--- EXERCISE INPUTS Enclosed Below ---

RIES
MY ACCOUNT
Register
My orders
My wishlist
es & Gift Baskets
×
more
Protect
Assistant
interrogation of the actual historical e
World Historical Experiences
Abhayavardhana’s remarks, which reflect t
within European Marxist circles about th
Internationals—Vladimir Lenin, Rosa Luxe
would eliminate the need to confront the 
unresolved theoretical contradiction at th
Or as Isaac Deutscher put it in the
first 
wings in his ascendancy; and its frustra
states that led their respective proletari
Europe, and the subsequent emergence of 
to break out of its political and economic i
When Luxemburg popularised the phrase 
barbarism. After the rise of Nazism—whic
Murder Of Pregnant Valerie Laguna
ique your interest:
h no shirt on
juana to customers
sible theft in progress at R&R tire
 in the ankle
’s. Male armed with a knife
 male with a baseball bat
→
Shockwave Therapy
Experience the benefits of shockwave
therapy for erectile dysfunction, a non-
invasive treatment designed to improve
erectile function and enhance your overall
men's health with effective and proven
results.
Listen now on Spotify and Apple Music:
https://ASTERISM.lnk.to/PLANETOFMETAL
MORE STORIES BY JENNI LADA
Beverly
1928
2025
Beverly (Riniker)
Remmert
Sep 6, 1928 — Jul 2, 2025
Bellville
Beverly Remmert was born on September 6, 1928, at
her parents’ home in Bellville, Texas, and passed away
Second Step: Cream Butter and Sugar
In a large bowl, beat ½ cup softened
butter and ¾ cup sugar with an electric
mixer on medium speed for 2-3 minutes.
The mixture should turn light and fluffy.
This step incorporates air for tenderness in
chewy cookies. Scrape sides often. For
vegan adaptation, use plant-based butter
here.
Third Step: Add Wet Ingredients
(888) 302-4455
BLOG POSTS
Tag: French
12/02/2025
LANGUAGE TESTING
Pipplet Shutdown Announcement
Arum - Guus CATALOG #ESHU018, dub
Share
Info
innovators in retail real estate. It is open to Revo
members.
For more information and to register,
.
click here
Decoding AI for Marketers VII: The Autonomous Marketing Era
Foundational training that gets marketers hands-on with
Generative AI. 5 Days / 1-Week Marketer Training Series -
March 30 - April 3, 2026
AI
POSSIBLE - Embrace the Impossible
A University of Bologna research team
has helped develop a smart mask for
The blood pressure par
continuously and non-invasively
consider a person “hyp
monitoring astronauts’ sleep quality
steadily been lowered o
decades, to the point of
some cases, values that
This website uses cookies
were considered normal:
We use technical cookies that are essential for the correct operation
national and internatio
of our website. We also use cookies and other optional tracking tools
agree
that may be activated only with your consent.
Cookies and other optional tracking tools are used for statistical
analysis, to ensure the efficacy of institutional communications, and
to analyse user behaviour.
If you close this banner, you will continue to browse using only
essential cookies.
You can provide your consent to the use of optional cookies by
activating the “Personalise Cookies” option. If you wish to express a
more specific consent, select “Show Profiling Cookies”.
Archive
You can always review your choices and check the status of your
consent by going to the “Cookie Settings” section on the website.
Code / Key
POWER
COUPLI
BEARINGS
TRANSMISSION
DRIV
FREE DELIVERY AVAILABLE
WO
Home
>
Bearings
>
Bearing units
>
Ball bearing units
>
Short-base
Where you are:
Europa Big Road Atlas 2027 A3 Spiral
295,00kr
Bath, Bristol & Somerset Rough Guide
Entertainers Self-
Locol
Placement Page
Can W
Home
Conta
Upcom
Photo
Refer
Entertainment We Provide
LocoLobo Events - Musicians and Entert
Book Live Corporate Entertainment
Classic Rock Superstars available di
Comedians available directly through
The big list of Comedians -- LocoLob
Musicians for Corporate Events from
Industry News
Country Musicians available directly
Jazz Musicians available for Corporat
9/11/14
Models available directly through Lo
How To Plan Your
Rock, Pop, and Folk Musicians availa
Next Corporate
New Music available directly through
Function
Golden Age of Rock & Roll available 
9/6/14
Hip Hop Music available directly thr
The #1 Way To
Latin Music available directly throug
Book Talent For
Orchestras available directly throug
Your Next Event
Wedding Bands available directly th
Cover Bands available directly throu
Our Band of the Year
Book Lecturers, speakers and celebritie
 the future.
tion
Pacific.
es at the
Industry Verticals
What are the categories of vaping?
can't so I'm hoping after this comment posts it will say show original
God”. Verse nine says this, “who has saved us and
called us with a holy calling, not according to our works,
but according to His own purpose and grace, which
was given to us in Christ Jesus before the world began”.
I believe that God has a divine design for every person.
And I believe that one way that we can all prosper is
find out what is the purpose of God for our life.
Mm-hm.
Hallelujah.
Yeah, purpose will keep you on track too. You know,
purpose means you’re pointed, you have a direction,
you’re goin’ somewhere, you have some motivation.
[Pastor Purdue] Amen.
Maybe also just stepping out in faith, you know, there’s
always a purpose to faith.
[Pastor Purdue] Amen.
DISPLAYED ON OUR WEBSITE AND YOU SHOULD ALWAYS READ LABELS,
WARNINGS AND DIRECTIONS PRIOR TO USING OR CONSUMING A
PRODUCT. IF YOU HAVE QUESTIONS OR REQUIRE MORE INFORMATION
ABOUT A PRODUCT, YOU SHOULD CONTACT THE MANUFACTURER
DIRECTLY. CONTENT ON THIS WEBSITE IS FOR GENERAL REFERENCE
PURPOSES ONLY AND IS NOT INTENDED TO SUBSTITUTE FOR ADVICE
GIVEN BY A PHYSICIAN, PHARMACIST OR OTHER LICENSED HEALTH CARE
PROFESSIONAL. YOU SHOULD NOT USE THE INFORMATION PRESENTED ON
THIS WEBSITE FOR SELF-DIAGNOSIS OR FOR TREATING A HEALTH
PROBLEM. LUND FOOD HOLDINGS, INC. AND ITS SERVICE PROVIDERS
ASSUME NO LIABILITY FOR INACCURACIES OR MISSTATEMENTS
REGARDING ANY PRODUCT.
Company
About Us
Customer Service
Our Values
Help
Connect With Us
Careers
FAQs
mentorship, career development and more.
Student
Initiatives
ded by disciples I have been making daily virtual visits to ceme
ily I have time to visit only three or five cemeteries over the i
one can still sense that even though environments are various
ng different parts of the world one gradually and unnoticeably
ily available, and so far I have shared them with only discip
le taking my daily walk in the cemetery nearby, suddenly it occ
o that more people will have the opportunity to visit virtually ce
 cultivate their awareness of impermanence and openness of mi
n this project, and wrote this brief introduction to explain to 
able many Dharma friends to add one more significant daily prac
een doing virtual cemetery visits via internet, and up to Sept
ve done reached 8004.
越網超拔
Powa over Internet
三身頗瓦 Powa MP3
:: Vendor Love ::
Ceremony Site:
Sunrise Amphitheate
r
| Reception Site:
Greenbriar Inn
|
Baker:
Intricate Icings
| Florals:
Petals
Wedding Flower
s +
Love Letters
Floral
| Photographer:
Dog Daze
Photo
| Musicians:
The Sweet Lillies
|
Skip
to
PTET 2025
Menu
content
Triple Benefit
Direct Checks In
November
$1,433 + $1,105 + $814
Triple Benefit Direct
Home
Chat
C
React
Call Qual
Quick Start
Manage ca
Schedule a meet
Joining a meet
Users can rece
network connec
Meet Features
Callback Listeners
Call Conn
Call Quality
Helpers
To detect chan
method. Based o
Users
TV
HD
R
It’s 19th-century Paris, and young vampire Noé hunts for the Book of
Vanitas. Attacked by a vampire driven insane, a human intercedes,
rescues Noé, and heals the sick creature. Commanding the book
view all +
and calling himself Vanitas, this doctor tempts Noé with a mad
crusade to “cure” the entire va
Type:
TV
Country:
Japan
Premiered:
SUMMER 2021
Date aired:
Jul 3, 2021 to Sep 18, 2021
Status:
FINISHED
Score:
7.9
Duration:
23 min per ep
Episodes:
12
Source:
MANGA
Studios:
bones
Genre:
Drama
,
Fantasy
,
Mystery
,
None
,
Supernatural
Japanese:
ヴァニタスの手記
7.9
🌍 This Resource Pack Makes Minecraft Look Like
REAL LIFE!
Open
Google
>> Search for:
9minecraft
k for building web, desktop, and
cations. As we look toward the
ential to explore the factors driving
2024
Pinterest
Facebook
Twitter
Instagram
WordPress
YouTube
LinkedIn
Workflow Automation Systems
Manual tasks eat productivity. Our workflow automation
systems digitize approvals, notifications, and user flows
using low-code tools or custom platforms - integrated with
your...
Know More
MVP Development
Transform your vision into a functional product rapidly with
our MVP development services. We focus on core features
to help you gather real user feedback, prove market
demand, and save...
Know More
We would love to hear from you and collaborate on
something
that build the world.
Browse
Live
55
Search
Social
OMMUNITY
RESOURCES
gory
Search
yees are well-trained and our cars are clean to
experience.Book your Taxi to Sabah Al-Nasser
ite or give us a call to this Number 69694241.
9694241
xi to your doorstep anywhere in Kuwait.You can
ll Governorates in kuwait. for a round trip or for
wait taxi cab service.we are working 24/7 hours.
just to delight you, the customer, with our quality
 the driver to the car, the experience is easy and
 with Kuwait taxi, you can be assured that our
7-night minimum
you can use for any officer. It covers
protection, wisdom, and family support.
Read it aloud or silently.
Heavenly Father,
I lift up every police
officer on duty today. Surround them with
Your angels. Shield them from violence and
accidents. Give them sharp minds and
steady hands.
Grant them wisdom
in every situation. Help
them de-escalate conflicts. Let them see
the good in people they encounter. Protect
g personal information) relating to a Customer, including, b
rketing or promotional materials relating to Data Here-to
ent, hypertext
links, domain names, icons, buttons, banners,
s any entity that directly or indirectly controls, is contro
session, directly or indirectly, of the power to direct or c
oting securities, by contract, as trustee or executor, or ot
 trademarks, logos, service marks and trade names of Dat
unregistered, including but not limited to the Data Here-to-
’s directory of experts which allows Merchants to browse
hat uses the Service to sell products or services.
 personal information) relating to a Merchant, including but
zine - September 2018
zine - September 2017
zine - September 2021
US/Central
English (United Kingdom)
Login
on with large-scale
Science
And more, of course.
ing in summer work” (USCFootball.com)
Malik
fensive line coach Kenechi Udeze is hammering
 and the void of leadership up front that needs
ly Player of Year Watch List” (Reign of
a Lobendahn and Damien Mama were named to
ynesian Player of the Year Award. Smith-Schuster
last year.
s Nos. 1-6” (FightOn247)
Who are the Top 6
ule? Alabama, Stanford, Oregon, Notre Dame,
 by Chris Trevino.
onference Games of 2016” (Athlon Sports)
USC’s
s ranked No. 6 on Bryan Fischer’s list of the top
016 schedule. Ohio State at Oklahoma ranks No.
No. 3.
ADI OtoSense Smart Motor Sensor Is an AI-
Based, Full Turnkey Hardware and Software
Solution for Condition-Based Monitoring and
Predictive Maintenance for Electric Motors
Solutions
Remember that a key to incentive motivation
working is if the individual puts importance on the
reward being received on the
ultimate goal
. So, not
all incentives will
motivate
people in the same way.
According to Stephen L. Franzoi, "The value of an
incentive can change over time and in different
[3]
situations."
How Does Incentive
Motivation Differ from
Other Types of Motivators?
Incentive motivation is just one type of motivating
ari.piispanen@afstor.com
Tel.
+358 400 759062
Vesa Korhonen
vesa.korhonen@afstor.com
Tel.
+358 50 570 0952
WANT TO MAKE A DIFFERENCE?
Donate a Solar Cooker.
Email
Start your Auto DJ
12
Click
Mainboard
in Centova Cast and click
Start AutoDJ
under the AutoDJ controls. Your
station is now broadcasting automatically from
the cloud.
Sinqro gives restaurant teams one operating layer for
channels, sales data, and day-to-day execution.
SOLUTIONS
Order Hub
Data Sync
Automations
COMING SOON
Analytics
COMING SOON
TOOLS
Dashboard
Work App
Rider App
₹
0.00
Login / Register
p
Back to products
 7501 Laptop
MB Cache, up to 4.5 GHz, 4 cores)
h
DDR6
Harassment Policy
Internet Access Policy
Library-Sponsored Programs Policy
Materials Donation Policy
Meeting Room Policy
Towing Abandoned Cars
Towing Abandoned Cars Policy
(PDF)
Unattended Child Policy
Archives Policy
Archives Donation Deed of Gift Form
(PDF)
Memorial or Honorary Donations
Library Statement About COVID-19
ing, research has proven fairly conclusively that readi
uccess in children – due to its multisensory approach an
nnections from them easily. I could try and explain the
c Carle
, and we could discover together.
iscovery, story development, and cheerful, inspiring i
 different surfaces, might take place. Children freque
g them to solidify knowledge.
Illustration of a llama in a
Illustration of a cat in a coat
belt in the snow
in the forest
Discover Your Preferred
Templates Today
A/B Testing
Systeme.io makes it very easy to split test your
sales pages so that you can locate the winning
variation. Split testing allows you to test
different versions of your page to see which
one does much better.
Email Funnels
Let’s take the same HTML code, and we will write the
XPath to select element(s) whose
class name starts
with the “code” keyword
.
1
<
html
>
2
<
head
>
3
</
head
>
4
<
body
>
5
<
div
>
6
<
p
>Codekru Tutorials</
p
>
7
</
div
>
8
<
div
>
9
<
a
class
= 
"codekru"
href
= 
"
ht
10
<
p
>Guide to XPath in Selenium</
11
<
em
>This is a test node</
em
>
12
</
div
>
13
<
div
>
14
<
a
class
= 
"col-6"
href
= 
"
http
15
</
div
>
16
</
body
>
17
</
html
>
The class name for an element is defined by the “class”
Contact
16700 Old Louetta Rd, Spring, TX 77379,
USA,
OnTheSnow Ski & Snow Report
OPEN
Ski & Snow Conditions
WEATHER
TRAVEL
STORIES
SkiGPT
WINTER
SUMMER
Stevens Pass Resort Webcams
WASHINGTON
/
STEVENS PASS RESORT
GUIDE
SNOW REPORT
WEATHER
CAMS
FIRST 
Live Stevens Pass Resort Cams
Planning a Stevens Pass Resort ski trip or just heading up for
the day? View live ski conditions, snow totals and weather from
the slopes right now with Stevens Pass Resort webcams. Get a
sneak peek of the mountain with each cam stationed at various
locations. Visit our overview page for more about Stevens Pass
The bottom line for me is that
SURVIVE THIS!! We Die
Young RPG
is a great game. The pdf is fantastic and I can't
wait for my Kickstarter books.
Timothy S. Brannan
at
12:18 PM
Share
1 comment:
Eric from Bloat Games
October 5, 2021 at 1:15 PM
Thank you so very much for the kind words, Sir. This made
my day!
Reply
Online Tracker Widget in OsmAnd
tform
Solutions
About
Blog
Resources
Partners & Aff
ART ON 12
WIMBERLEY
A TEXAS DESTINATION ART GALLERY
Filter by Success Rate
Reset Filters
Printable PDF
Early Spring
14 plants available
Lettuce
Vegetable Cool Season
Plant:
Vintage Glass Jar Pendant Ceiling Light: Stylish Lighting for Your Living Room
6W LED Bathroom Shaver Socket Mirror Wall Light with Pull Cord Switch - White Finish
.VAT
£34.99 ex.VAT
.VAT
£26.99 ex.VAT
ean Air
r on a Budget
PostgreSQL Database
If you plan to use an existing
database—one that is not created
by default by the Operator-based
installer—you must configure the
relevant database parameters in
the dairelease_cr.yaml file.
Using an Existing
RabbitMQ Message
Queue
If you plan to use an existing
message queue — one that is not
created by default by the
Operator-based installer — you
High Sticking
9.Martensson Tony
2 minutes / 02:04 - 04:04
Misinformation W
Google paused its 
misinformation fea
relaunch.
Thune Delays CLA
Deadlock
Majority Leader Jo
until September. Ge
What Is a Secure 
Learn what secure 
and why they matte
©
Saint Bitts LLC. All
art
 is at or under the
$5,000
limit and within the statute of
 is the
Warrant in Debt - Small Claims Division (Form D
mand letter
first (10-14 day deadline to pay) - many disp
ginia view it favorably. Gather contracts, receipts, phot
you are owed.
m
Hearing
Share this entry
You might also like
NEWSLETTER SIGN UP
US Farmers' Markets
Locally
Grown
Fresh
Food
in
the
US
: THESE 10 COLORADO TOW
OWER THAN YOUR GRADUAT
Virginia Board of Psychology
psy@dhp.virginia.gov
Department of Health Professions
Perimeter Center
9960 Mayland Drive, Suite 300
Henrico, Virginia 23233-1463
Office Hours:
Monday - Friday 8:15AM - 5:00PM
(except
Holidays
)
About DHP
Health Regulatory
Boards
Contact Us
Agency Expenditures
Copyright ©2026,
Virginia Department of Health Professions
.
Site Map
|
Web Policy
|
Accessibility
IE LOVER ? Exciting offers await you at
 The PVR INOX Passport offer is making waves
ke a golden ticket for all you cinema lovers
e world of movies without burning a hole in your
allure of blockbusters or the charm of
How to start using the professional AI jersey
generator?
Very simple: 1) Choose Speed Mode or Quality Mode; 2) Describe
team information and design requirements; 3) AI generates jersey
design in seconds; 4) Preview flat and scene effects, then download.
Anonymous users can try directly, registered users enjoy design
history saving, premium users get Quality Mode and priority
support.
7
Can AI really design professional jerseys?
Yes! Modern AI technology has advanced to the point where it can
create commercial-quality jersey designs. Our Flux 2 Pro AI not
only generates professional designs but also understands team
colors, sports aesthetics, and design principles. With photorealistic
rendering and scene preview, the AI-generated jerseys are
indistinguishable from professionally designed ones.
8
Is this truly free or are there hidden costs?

--- End of Enclosed EXERCISE INPUTS ---

▶ _TASK BRIEF_: Look through the material above and print exactly the lines from the one containing "sales pages so" to the one containing "by default by the Operator-based", both included, and nothing more.

▶ _SOLUTION_:
sales pages so that you can locate the winning
variation. Split testing allows you to test
different versions of your page to see which
one does much better.
Email Funnels
Let’s take the same HTML code, and we will write the
XPath to select element(s) whose
class name starts
with the “code” keyword
.
1
<
html
>
2
<
head
>
3
</
head
>
4
<
body
>
5
<
div
>
6
<
p
>Codekru Tutorials</
p
>
7
</
div
>
8
<
div
>
9
<
a
class
= 
"codekru"
href
= 
"
ht
10
<
p
>Guide to XPath in Selenium</
11
<
em
>This is a test node</
em
>
12
</
div
>
13
<
div
>
14
<
a
class
= 
"col-6"
href
= 
"
http
15
</
div
>
16
</
body
>
17
</
html
>
The class name for an element is defined by the “class”
Contact
16700 Old Louetta Rd, Spring, TX 77379,
USA,
OnTheSnow Ski & Snow Report
OPEN
Ski & Snow Conditions
WEATHER
TRAVEL
STORIES
SkiGPT
WINTER
SUMMER
Stevens Pass Resort Webcams
WASHINGTON
/
STEVENS PASS RESORT
GUIDE
SNOW REPORT
WEATHER
CAMS
FIRST 
Live Stevens Pass Resort Cams
Planning a Stevens Pass Resort ski trip or just heading up for
the day? View live ski conditions, snow totals and weather from
the slopes right now with Stevens Pass Resort webcams. Get a
sneak peek of the mountain with each cam stationed at various
locations. Visit our overview page for more about Stevens Pass
The bottom line for me is that
SURVIVE THIS!! We Die
Young RPG
is a great game. The pdf is fantastic and I can't
wait for my Kickstarter books.
Timothy S. Brannan
at
12:18 PM
Share
1 comment:
Eric from Bloat Games
October 5, 2021 at 1:15 PM
Thank you so very much for the kind words, Sir. This made
my day!
Reply
Online Tracker Widget in OsmAnd
tform
Solutions
About
Blog
Resources
Partners & Aff
ART ON 12
WIMBERLEY
A TEXAS DESTINATION ART GALLERY
Filter by Success Rate
Reset Filters
Printable PDF
Early Spring
14 plants available
Lettuce
Vegetable Cool Season
Plant:
Vintage Glass Jar Pendant Ceiling Light: Stylish Lighting for Your Living Room
6W LED Bathroom Shaver Socket Mirror Wall Light with Pull Cord Switch - White Finish
.VAT
£34.99 ex.VAT
.VAT
£26.99 ex.VAT
ean Air
r on a Budget
PostgreSQL Database
If you plan to use an existing
database—one that is not created
by default by the Operator-based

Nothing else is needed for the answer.